(Saved data entries)
=======
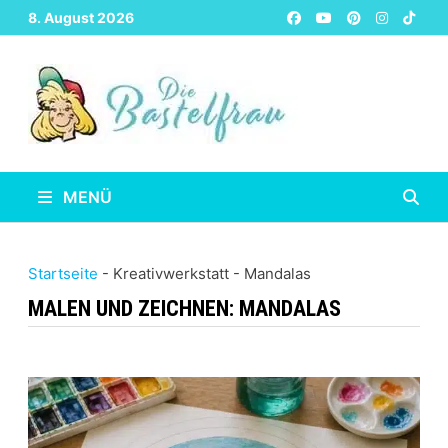
Zurück
8. August 2026
zum
Inhalt
MENÜ
Startseite
-
Kreativwerkstatt
-
Mandalas
MALEN UND ZEICHNEN:
MANDALAS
=======
_EXERCISE_
Nothing but an exact copy of the data, without its images, should make up your answer.

_EXERCISE SOLUTION_
Zurück
8. August 2026
zum
Inhalt
MENÜ
Startseite
-
Kreativwerkstatt
-
Mandalas
MALEN UND ZEICHNEN:
MANDALAS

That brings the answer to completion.